(Data to process)
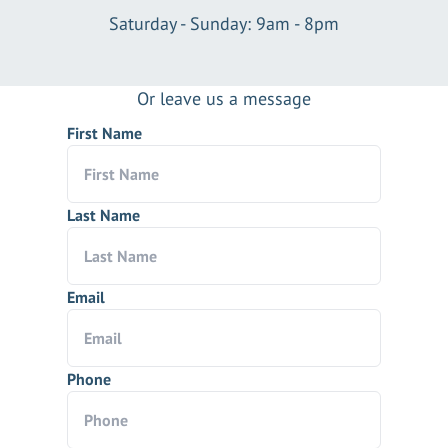
Saturday - Sunday: 9am - 8pm
Or leave us a message
First Name
Last Name
Email
Phone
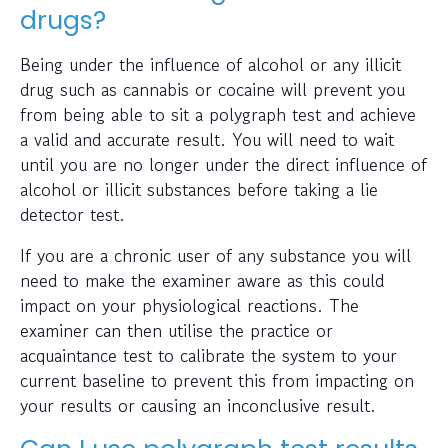
drugs?
Being under the influence of alcohol or any illicit
drug such as cannabis or cocaine will prevent you
from being able to sit a polygraph test and achieve
a valid and accurate result. You will need to wait
until you are no longer under the direct influence of
alcohol or illicit substances before taking a lie
detector test.
If you are a chronic user of any substance you will
need to make the examiner aware as this could
impact on your physiological reactions. The
examiner can then utilise the practice or
acquaintance test to calibrate the system to your
current baseline to prevent this from impacting on
your results or causing an inconclusive result.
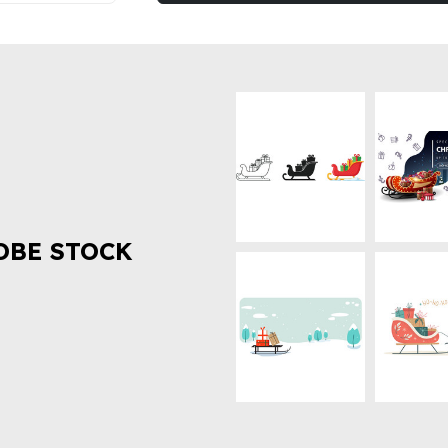
OBE STOCK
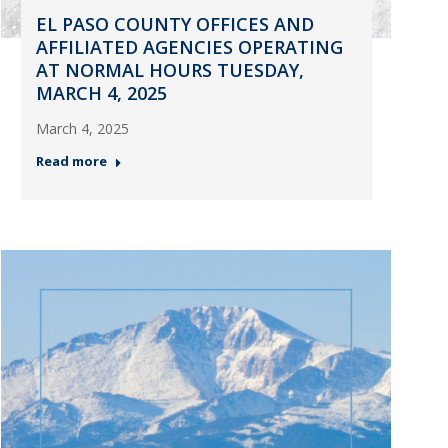
EL PASO COUNTY OFFICES AND
AFFILIATED AGENCIES OPERATING
AT NORMAL HOURS TUESDAY,
MARCH 4, 2025
March 4, 2025
Read more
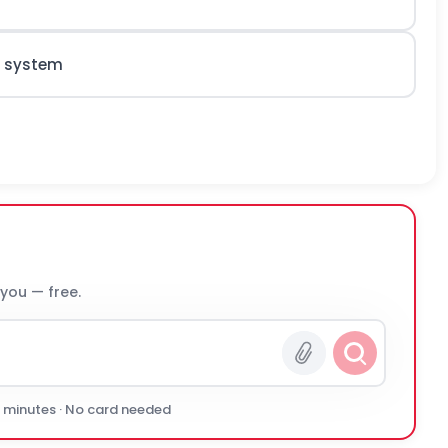
d system
 you — free.
0 minutes · No card needed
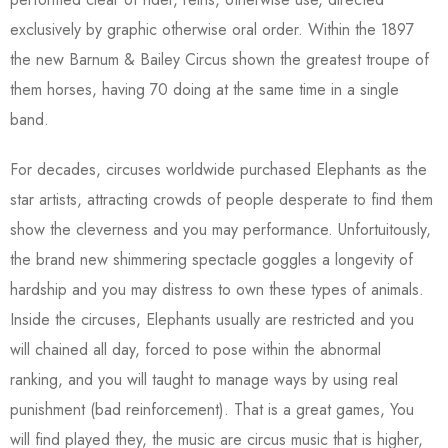
exclusively by graphic otherwise oral order. Within the 1897
the new Barnum & Bailey Circus shown the greatest troupe of
them horses, having 70 doing at the same time in a single
band.
For decades, circuses worldwide purchased Elephants as the
star artists, attracting crowds of people desperate to find them
show the cleverness and you may performance. Unfortuitously,
the brand new shimmering spectacle goggles a longevity of
hardship and you may distress to own these types of animals.
Inside the circuses, Elephants usually are restricted and you
will chained all day, forced to pose within the abnormal
ranking, and you will taught to manage ways by using real
punishment (bad reinforcement). That is a great games, You
will find played they, the music are circus music that is higher,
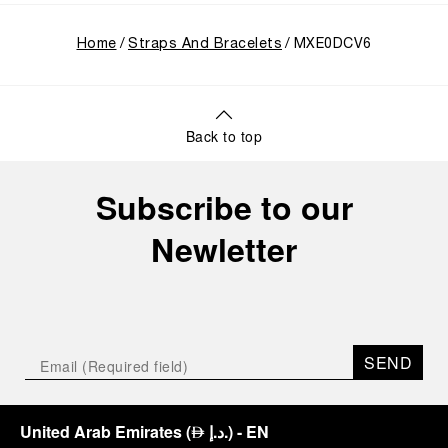
Home
Straps And Bracelets
MXE0DCV6
Back to top
Subscribe to our
Newletter
SEND
United Arab Emirates
(
د.إ.
)
- EN
⃃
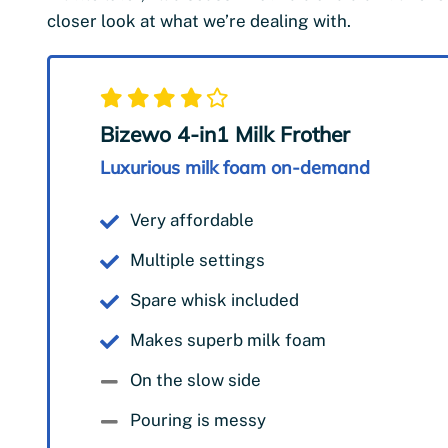
closer look at what we’re dealing with.
Bizewo 4-in1 Milk Frother
Luxurious milk foam on-demand
Very affordable
Multiple settings
Spare whisk included
Makes superb milk foam
On the slow side
Pouring is messy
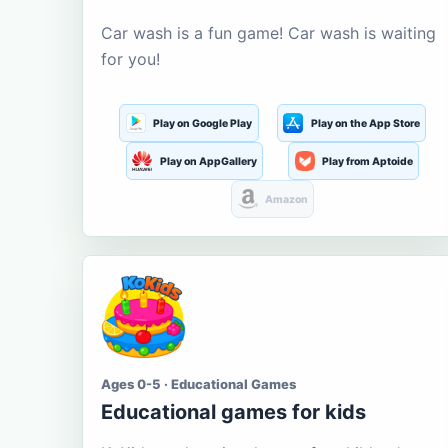
Car wash is a fun game! Car wash is waiting
for you!
Play on Google Play
Play on the App Store
Play on AppGallery
Play from Aptoide
Amazon
Ages 0-5 · Educational Games
Educational games for kids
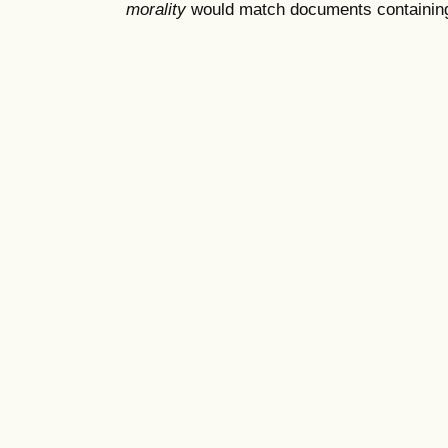
morality
would match documents containing "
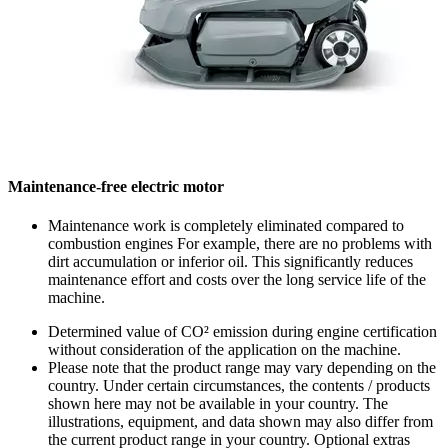
Maintenance-free electric motor
Maintenance work is completely eliminated compared to
combustion engines For example, there are no problems with
dirt accumulation or inferior oil. This significantly reduces
maintenance effort and costs over the long service life of the
machine.
Determined value of CO² emission during engine certification
without consideration of the application on the machine.
Please note that the product range may vary depending on the
country. Under certain circumstances, the contents / products
shown here may not be available in your country. The
illustrations, equipment, and data shown may also differ from
the current product range in your country. Optional extras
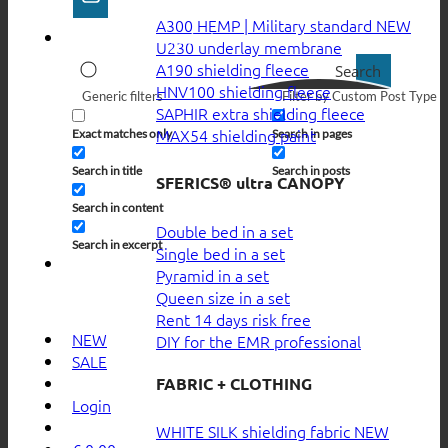
A300 HEMP | Military standard
U230 underlay membrane
A190 shielding fleece
Search
HNV100 shielding fleece
Generic filters
Filter by Custom Post Type
SAPHIR extra shielding fleece
MAX54 shielding paint
Exact matches only
Search in pages
Search in title
Search in posts
SFERICS® ultra CANOPY
Search in content
Double bed in a set
Search in excerpt
Single bed in a set
Pyramid in a set
Queen size in a set
Rent 14 days risk free
NEW
DIY for the EMR professional
SALE
FABRIC + CLOTHING
Login
WHITE SILK shielding fabric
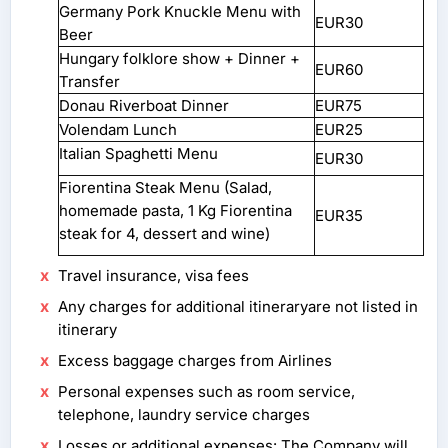
Germany Pork Knuckle Menu with
EUR30
Beer
Hungary folklore show + Dinner +
EUR60
Transfer
Donau Riverboat Dinner
EUR75
Volendam Lunch
EUR25
Italian Spaghetti Menu
EUR30
Fiorentina Steak Menu (Salad,
homemade pasta, 1 Kg Fiorentina
EUR35
steak for 4, dessert and wine)
Travel insurance, visa fees
Any charges for additional itineraryare not listed in
itinerary
Excess baggage charges from Airlines
Personal expenses such as room service,
telephone, laundry service charges
Losses or additional expenses: The Company will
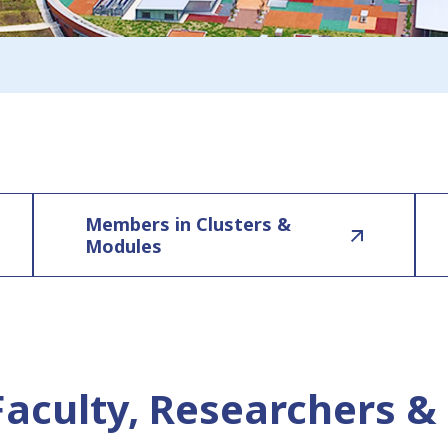
Members in Clusters &
Modules
Faculty, Researchers & 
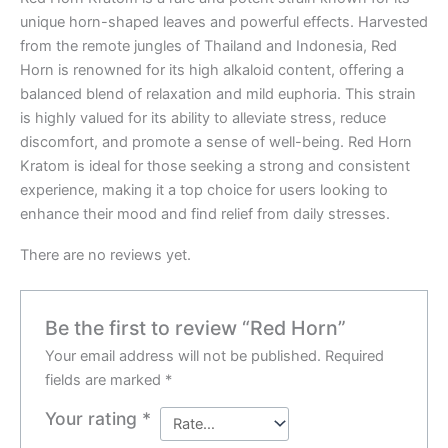
unique horn-shaped leaves and powerful effects. Harvested
from the remote jungles of Thailand and Indonesia, Red
Horn is renowned for its high alkaloid content, offering a
balanced blend of relaxation and mild euphoria. This strain
is highly valued for its ability to alleviate stress, reduce
discomfort, and promote a sense of well-being. Red Horn
Kratom is ideal for those seeking a strong and consistent
experience, making it a top choice for users looking to
enhance their mood and find relief from daily stresses.
There are no reviews yet.
Be the first to review “Red Horn”
Your email address will not be published.
Required
fields are marked
*
Your rating
*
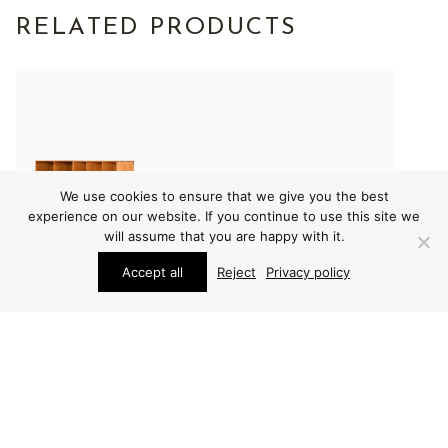
RELATED PRODUCTS
We use cookies to ensure that we give you the best
experience on our website. If you continue to use this site we
will assume that you are happy with it.
Accept all
Reject
Privacy policy
FURNITURE
FURNITURE
MOGENS KOCH
MOGENS KOCH
BOOKCASE
BOOKCASE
(End Data to process)
Could you write out the whole listing exactly, dropping the pictures?

Saturday - Sunday: 9am - 8pm
Or leave us a message
First Name
Last Name
Email
Phone
drugs?
Being under the influence of alcohol or any illicit
drug such as cannabis or cocaine will prevent you
from being able to sit a polygraph test and achieve
a valid and accurate result. You will need to wait
until you are no longer under the direct influence of
alcohol or illicit substances before taking a lie
detector test.
If you are a chronic user of any substance you will
need to make the examiner aware as this could
impact on your physiological reactions. The
examiner can then utilise the practice or
acquaintance test to calibrate the system to your
current baseline to prevent this from impacting on
your results or causing an inconclusive result.
OBE STOCK
EL PASO COUNTY OFFICES AND
AFFILIATED AGENCIES OPERATING
AT NORMAL HOURS TUESDAY,
MARCH 4, 2025
March 4, 2025
Read more
d system
 you — free.
0 minutes · No card needed
exclusively by graphic otherwise oral order. Within the 1897
the new Barnum & Bailey Circus shown the greatest troupe of
them horses, having 70 doing at the same time in a single
band.
For decades, circuses worldwide purchased Elephants as the
star artists, attracting crowds of people desperate to find them
show the cleverness and you may performance. Unfortuitously,
the brand new shimmering spectacle goggles a longevity of
hardship and you may distress to own these types of animals.
Inside the circuses, Elephants usually are restricted and you
will chained all day, forced to pose within the abnormal
ranking, and you will taught to manage ways by using real
punishment (bad reinforcement). That is a great games, You
will find played they, the music are circus music that is higher,
Home
Straps And Bracelets
MXE0DCV6
Back to top
Subscribe to our
Newletter
SEND
United Arab Emirates
(
د.إ.
)
- EN
⃃
closer look at what we’re dealing with.
Bizewo 4-in1 Milk Frother
Luxurious milk foam on-demand
Very affordable
Multiple settings
Spare whisk included
Makes superb milk foam
On the slow side
Pouring is messy
Car wash is a fun game! Car wash is waiting
for you!
Play on Google Play
Play on the App Store
Play on AppGallery
Play from Aptoide
Amazon
Ages 0-5 · Educational Games
Educational games for kids
morality
would match documents containing "
Maintenance-free electric motor
Maintenance work is completely eliminated compared to
combustion engines For example, there are no problems with
dirt accumulation or inferior oil. This significantly reduces
maintenance effort and costs over the long service life of the
machine.
Determined value of CO² emission during engine certification
without consideration of the application on the machine.
Please note that the product range may vary depending on the
country. Under certain circumstances, the contents / products
shown here may not be available in your country. The
illustrations, equipment, and data shown may also differ from
the current product range in your country. Optional extras
A300 HEMP | Military standard
U230 underlay membrane
A190 shielding fleece
Search
HNV100 shielding fleece
Generic filters
Filter by Custom Post Type
SAPHIR extra shielding fleece
MAX54 shielding paint
Exact matches only
Search in pages
Search in title
Search in posts
SFERICS® ultra CANOPY
Search in content
Double bed in a set
Search in excerpt
Single bed in a set
Pyramid in a set
Queen size in a set
Rent 14 days risk free
NEW
DIY for the EMR professional
SALE
FABRIC + CLOTHING
Login
WHITE SILK shielding fabric
Germany Pork Knuckle Menu with
EUR30
Beer
Hungary folklore show + Dinner +
EUR60
Transfer
Donau Riverboat Dinner
EUR75
Volendam Lunch
EUR25
Italian Spaghetti Menu
EUR30
Fiorentina Steak Menu (Salad,
homemade pasta, 1 Kg Fiorentina
EUR35
steak for 4, dessert and wine)
Travel insurance, visa fees
Any charges for additional itineraryare not listed in
itinerary
Excess baggage charges from Airlines
Personal expenses such as room service,
telephone, laundry service charges
Losses or additional expenses: The Company will
Members in Clusters &
Modules
Faculty, Researchers & 
unique horn-shaped leaves and powerful effects. Harvested
from the remote jungles of Thailand and Indonesia, Red
Horn is renowned for its high alkaloid content, offering a
balanced blend of relaxation and mild euphoria. This strain
is highly valued for its ability to alleviate stress, reduce
discomfort, and promote a sense of well-being. Red Horn
Kratom is ideal for those seeking a strong and consistent
experience, making it a top choice for users looking to
enhance their mood and find relief from daily stresses.
There are no reviews yet.
Be the first to review “Red Horn”
Your email address will not be published.
Required
fields are marked
*
Your rating
*
RELATED PRODUCTS
We use cookies to ensure that we give you the best
experience on our website. If you continue to use this site we
will assume that you are happy with it.
Accept all
Reject
Privacy policy
FURNITURE
FURNITURE
MOGENS KOCH
MOGENS KOCH
BOOKCASE
BOOKCASE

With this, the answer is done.